C de Califórnia

9 3 0
                                    

Maio de 2014: presente.

Já é manhã mais uma vez. 

Eu e Clear conversamos bastante ontem. Em alguns momentos, me esqueci da Amie e me concentrei em seus problemas.

Clear sempre foi muito problemática, desde quando éramos pequenos.
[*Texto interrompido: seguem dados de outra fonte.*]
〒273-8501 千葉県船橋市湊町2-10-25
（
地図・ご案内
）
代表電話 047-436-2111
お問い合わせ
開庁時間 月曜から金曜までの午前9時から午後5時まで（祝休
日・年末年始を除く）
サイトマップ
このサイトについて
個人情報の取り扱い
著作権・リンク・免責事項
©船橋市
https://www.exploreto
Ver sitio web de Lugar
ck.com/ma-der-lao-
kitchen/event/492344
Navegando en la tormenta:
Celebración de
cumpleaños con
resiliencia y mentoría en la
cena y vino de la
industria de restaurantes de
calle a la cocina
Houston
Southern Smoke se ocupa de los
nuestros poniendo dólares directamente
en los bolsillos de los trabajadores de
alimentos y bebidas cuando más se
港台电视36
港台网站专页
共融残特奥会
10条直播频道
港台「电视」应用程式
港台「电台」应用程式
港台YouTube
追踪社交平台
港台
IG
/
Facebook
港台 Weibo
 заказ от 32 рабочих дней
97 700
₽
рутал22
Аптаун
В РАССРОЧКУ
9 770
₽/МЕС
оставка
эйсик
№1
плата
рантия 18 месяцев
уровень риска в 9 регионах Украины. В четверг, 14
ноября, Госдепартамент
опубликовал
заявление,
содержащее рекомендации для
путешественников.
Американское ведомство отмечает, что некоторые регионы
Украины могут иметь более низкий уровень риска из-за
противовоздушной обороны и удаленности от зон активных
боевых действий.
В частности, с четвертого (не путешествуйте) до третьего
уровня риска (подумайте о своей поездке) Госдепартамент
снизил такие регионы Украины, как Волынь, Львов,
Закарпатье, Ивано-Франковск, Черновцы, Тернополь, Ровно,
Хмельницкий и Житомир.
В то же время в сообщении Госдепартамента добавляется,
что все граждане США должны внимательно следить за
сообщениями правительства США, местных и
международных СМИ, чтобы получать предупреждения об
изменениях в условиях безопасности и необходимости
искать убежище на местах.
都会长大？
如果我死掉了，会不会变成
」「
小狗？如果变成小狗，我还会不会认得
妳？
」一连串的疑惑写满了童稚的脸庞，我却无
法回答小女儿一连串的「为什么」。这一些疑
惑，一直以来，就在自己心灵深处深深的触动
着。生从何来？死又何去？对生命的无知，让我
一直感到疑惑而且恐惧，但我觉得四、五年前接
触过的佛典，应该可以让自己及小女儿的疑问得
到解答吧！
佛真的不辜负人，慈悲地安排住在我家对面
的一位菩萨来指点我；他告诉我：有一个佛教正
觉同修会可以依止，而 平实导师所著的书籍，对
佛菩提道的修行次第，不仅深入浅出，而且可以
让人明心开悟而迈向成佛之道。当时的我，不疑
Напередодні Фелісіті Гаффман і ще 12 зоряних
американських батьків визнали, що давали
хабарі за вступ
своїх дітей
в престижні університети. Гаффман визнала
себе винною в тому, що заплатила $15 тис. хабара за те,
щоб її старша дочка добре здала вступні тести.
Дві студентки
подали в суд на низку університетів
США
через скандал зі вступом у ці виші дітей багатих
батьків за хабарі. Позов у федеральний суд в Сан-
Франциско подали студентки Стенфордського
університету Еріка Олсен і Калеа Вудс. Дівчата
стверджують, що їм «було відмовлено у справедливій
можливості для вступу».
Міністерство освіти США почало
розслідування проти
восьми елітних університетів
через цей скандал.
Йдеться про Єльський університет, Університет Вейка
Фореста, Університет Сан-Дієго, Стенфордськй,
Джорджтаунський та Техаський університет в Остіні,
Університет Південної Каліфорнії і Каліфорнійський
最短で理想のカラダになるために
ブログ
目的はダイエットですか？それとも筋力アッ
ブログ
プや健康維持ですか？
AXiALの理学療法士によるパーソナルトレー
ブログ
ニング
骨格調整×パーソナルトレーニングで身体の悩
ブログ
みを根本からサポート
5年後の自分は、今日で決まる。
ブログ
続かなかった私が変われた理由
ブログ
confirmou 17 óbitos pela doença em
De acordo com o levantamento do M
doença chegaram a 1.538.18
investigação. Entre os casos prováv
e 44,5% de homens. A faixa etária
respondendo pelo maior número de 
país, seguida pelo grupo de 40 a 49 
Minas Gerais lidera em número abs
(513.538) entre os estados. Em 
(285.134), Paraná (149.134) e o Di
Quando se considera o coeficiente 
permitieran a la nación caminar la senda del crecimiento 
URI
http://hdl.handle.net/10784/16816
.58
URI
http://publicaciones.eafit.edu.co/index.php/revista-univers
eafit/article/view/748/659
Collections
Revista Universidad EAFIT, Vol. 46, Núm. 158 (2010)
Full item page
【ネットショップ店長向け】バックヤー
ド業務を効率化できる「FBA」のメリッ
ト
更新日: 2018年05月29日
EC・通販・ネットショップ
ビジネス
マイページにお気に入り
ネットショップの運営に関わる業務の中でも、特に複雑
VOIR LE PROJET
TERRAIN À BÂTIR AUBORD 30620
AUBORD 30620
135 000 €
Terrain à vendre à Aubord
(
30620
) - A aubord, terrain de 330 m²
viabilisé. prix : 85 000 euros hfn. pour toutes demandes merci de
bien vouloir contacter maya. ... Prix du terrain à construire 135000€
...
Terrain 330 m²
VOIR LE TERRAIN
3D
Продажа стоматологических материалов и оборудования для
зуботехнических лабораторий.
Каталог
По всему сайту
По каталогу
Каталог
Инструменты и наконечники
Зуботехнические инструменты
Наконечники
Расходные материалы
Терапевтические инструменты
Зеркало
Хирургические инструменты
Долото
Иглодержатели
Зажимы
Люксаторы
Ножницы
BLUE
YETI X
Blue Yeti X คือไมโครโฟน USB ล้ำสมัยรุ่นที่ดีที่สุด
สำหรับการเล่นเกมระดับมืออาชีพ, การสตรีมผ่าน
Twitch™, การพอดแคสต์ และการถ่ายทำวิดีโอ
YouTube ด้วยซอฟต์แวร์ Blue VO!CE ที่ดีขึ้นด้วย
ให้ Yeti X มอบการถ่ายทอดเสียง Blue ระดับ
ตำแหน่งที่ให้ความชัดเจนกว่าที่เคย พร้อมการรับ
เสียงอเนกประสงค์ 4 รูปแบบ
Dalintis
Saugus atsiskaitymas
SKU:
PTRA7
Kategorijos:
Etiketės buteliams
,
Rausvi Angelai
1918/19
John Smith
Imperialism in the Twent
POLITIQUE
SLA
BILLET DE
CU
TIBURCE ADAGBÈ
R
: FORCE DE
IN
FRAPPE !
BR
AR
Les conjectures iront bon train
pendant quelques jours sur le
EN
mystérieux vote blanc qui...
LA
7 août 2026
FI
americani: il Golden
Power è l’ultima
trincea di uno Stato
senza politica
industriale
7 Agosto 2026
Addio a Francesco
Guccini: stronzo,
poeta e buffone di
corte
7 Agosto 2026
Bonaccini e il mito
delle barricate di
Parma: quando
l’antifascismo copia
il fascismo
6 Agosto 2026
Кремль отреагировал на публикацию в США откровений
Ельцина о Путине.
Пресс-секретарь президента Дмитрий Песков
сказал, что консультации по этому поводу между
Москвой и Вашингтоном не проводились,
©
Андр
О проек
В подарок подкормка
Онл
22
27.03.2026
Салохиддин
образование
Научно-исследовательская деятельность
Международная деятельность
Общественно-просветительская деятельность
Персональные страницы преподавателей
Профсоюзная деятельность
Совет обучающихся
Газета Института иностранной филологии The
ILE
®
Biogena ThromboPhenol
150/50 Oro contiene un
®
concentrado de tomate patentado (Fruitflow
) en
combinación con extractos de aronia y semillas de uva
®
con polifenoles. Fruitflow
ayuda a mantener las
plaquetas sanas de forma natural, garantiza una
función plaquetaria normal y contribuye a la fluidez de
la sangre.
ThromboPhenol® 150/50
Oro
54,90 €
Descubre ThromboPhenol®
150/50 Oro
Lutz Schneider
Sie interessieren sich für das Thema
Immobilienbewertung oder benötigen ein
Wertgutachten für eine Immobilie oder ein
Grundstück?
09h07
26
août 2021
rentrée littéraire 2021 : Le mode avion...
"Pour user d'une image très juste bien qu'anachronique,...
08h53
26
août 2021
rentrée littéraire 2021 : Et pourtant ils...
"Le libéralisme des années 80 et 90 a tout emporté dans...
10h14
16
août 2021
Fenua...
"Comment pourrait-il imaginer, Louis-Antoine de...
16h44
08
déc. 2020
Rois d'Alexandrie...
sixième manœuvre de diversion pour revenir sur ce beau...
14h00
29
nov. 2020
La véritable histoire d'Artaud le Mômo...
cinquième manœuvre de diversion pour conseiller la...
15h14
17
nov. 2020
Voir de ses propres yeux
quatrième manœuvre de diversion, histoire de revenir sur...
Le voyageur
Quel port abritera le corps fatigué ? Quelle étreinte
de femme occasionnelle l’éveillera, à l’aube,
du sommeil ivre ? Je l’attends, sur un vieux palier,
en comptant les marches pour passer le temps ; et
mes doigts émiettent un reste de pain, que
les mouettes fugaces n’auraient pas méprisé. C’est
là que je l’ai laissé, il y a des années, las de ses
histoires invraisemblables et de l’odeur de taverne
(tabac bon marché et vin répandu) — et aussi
Eu sempre tento ajudá-la, mas ela costuma me impedir de me meter no caos de sua vida.

Ela sempre foi, como já dito, teimosa, orgulhosa e independente. Talvez seja por isso que os caras babacas que Clear costuma sair não saibam lidar com toda a autossuficiência dela.

E isso me preocupa porque, sinceramente, a Clear só finge que gosta de estar sozinha.

Ontem ela me disse que se sentia sozinha. Acho que ela me disse isso, naquele momento, de propósito, para que eu me esquecesse da Amie por alguns segundos. E também para que eu soubesse: ela entendia minha solidão.

Eu gostaria de estar mais presente na vida dela, como antes...

A última vez que a vi fora há alguns meses, quando ele veio me visitar.

"Por que você ainda está aí quando tudo que tens de mais precioso está em Illinois?"

É... Às vezes a gente investe na gente e é difícil porque muita coisa acaba ficando pra trás, às vezes as pessoas que a gente ama.

Sou diretor de cinema na Hollywood. Estou trabalhando no meu primeiro filme e é por isso que vim pra cá.

Como consegui esse cargo sendo tão jovem? Foi um verdadeiro golpe de sorte. Um roteirista de renome me conheceu em uma de suas viagens à Chicago. Ele tinha um roteiro pronto e queria alguém novo, em começo de carreira, para dirigi-lo. Ele gosta de lançar novos nomes.

Eis que eu apareci e ele amou o meu trabalho.

O problema disso tudo é que eu tive de deixar Chicago bem mais cedo do que tinha planejado.

Eu estava fazendo um estágio simples na minha área e quando vi... Esta havia se tornado a minha vida: acordar cedo, ir ao trabalho e voltar para este apartamento vazio que sou obrigado a chamar de casa.

Amo o que faço, de verdade. Em meio a tanta coisa ruim, meu trabalho é como a razão, o motivo para continuar (na Califórnia e também na vida).

Sair de Chicago para vir até aqui com certeza fora a decisão mais difícil que tomei em toda a minha vida. Deixar Amie, meus amigos, família e lugares que gostava, foi um grande sacrifício.

Fora do estúdio eu fico sempre me questionando se fiz a escolha certa, se realmente valeu a pena deixar tudo por este sonho...

Mas quando estou lá, atrás das câmeras, lembro-me do porquê de ter deixado a garota de cabelos castanhos para trás.

E eu quero sentir essa certeza de novo. Mais do que nunca eu quero ir ao trabalho e sentir que tá tudo bem em ter ido embora.

Eu preciso disso, preciso sentir mais uma vez que tudo isso está mesmo valendo a pena.

Fevereiro de 2013: primeiro ano no estágio.

Eu olhava Amie.

Estávamos no apartamento que ela dividia com Kathy, sua melhor amiga. Era bem simples. As paredes da cor azul pastel, o chão forrado com um carpete cinza e as janelas de madeira clara. Parecia um quarto de bebê gigante, não por ser grande, pois não era, mas por ter aquela mistura de cores tão calmas.

Amie e Kathy pagavam tudo meio a meio, literalmente tudo. Até o mesmo quarto elas dividiam, então quando eu dormia lá, a sala era nosso ninho.